Visualization of the accoustic pattern of the voice: loudness of the input vs. time.

Depending on the application a voice recording is performed using a local, dedicated system or remotely (e.g. telephone). The accoustic patterns of speech can be visualized as loudness or frequency vs. time. Speaker recognition systems analyze the frequency as well as attributes such as dynamics, pitch, duration and loudness of the signal.

During feature extraction the voice recording is cut into windows of equal length, these cut-out samples are called frames which are often 10 to 30 ms long.

Pattern matching is the actual comparisson of the extracted frames with known speaker models (or templates), this results in a matching score which quantifies the similarity in between the voice recording and a known speaker model.

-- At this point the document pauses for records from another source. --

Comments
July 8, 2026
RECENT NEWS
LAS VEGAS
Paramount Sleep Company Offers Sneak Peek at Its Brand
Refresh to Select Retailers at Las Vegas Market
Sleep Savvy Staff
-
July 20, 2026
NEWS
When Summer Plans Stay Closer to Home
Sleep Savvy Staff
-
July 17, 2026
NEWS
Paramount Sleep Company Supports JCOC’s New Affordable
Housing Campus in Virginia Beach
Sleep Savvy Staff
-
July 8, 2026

Pattern matching is often based on Hidden Markov Models (HMMs), a statistical model which takes into account the underlying variations and temporal changes of the accoustic pattern.
Alternatively Dynamic Time Warping is used, this algorithm measures the similarity in between two sequences that vary in speed or time, even if this variation is non-linear such as when the speaking speed changes during the sequence.

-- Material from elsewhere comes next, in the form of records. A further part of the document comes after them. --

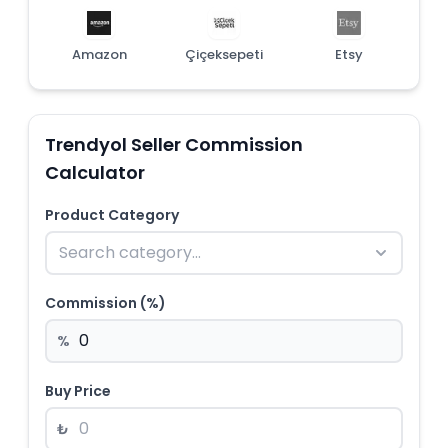
Amazon
Çiçeksepeti
Etsy
Trendyol Seller Commission
Calculator
Product Category
Commission (%)
%
Buy Price
₺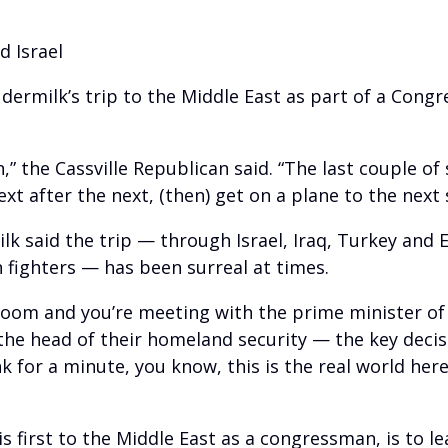
d Israel
rmilk’s trip to the Middle East as part of a Congr
,” the Cassville Republican said. “The last couple of
ext after the next, (then) get on a plane to the next 
lk said the trip — through Israel, Iraq, Turkey an
 fighters — has been surreal at times.
 room and you’re meeting with the prime minister of
r the head of their homeland security — the key deci
 for a minute, you know, this is the real world here
s first to the Middle East as a congressman, is to le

Some systems use “anti-speaker” techniques such as cohort models.

Application of speaker recognition

Voice recognition is mostly used for telephone based applications, such as for telephone banking and hotel or flight bookings.

  • Nuance is a US based company and a major player when it comes to speech recognition. Through the acquisition of PerSay, an Israeli start-up, Nuance acquired two important products for speaker recognition.
  • Voice Trust is a german company specialized in speaker recognition solutions.

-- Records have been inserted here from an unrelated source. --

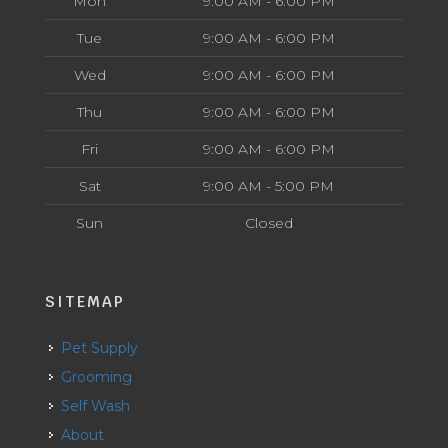
Mon
9:00 AM - 6:00 PM
Tue
9:00 AM - 6:00 PM
Wed
9:00 AM - 6:00 PM
Thu
9:00 AM - 6:00 PM
Fri
9:00 AM - 6:00 PM
Sat
9:00 AM - 5:00 PM
Sun
Closed
SITEMAP
Pet Supply
Grooming
Self Wash
About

Suitability of speaker recognition

How suitable is speaker recognition as a biometric solution? We use the following 7 criteria to evaluate the suitability of speaker recognition:

Universality Obviously for people who are mute or having problems with their voice due to severe illness this biometric solution is not useable.
Uniqueness Because of the combination of physiological and behavioral factors the voice is a unique feature of an individual, the voice has more unique features than a fingerprint.
Permanence An issue with speaker recognition is that the voice changes with ageing, and is also influenced by factors such as sickness, tiredness, stress, etc.
Collectability Voice recordings are easy to obtain and do not require expensive hardware. The real advantage of voice recognition is that it can be done over telephone lines or using computer microphones, with variable recording and transmission quality. Pattern matching algorithms must be able to handle ambient noise and differing quality of the recordings.
Acceptability Speaker recognition is unobtrusive, speaking is a natural process so no unusual actions are required. When speaker recognition is used for surveillance applications or in general when the subject is not aware of it then the common privacy concerns of identifying unaware subjects apply.
Circumvention A major issue with speaker recognition is spoofing using voice recordings. The risk of spoofing with voice recordings can be mitigated if the system requests a random generated phrase to be repeated, an impostor cannot anticipate the random phrase that will be required and therefore cannot attempt a playback spoofing attack.
Performance Robustness is very dependent on the setup, when telephone lines or computer microphones are used the algorithms will have to compensate for noise and issues with room accoustics. Furthermore speaker recognition is, because the voice is a behavioral biometric, impacted by errors of the individual such as misreadings and misprononciations.